Cost Optimisation Strategies for Token Consumption
When building conversational AI agents with ChatBotKit, it's important to consider ways to optimize performance and minimize token consumption to keep costs under control. Here are some key strategies to optimize your chatbot and get the most out of your chosen language model in a cost-effective way:
Craft a Detailed Backstory
One of the most impactful things you can do to improve your chatbot's performance is to provide a well-crafted backstory. A detailed backstory helps remove ambiguity from the model's context, allowing it to perform operations more quickly and efficiently. This is especially important when using lower-cost models that may not be as inherently capable. Investing time in optimizing your chatbot's backstory can yield significant performance gains.
Select the Right Language Model
ChatBotKit provides access to a range of language models with varying capabilities and price points, such as GPT-4 and GPT-3.5. More advanced models like GPT-4 deliver top-tier performance but come at a higher cost per token. If budget is a concern, opting for a lower-cost model like GPT-3.5 can reduce token consumption by 10X or more in some cases, while still providing good results.
Very capable lower-cost options are available as well, such as GPT-3.5-MINI. This model is inexpensive and quite performant, though it may not always behave exactly as prescribed in all situations. Pairing a model like this with a well-designed backstory can be a great way to maximize performance on a limited budget.
Adjust the Maximum Context Window
The maximum context window setting determines the total number of tokens the model can consider in each iteration. By default, ChatBotKit uses the full available context window, but you can restrict this to a lower value to limit token consumption.
For example, setting the max context to 1000 tokens means that for each back-and-forth with the user, the model will only use up to 1000 tokens. So if a typical conversation involves 10 iterations, the max tokens consumed would be 10,000. Tuning this setting allows you to put a cap on usage.
Limit the Number of Interaction Messages
Another way to optimize token usage is to customize how many interaction messages are sent to the model as part of the context window.
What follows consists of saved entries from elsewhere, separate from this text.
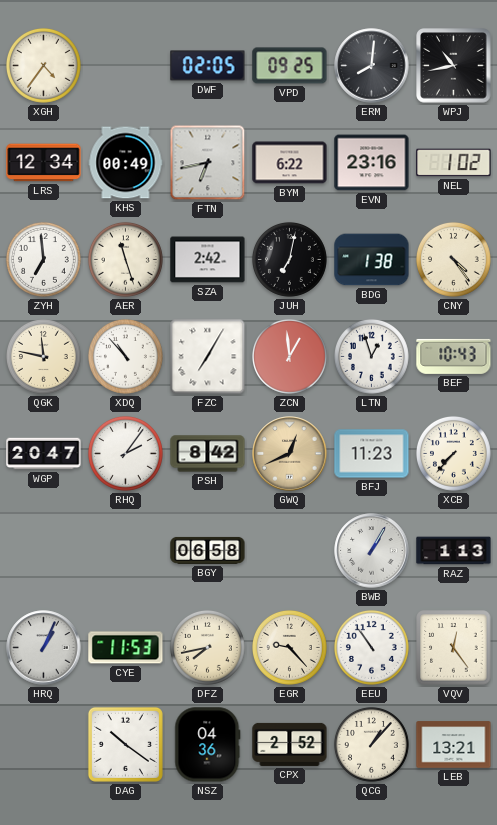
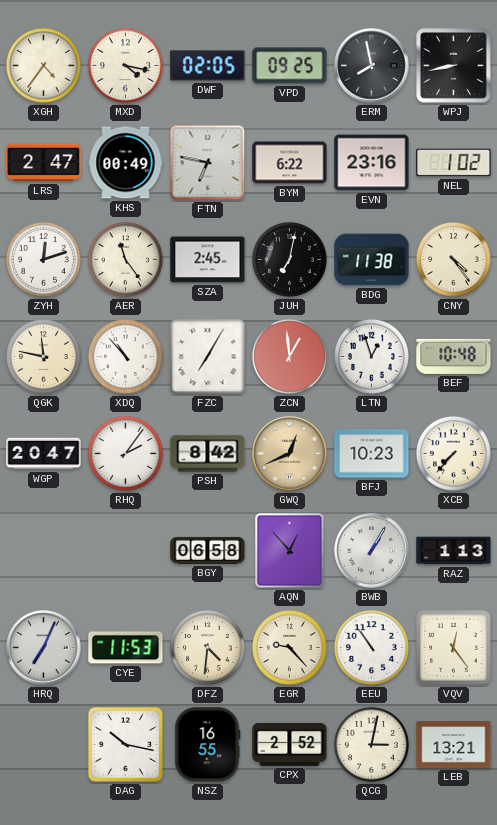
MXD: none -> 4:17
ERM: 8:01 -> 7:58
WPJ: 10:43 -> 8:43
LRS: 12:34 -> 2:47
FTN: 6:43 -> 6:47
ZYH: 6:59 -> 12:12
AER: 11:27 -> 11:24
SZA: 2:42 -> 2:45
BDG: 1:38 -> 11:38
BEF: 10:43 -> 10:48
BFJ: 11:23 -> 10:23
AQN: none -> 12:53
HRQ: 1:04 -> 7:04
DFZ: 7:43 -> 4:31
DAG: 10:21 -> 10:17
NSZ: 04:36 -> 16:55
QCG: 1:07 -> 3:02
This setting, which defaults to a generous 100 messages, determines how far back the model can reference prior context.
For chatbots that are focused on simple question-answering, this can safely be set as low as 4 messages while still allowing the bot to address the user's immediate query. The trade-off is that the model won't have access to information from much earlier in the conversation. A message count between 4-10 is recommended for Q&A style agents as a way to notably reduce tokens per iteration.
Combine Strategies for Compounding Savings
The power of these optimization techniques is fully realized when they are used together. Even with one of the most expensive models, tuning the max tokens and interaction message count settings can significantly cut down on token usage each iteration.
When those adjustments are combined with a strategically designed backstory and a carefully chosen lower-cost language model, the compounding savings can be substantial without overly compromising on your chatbot's capabilities. Ultimately, by understanding and leveraging these key parameters in ChatBotKit, you can achieve an ideal balance of performance and cost for your unique use case.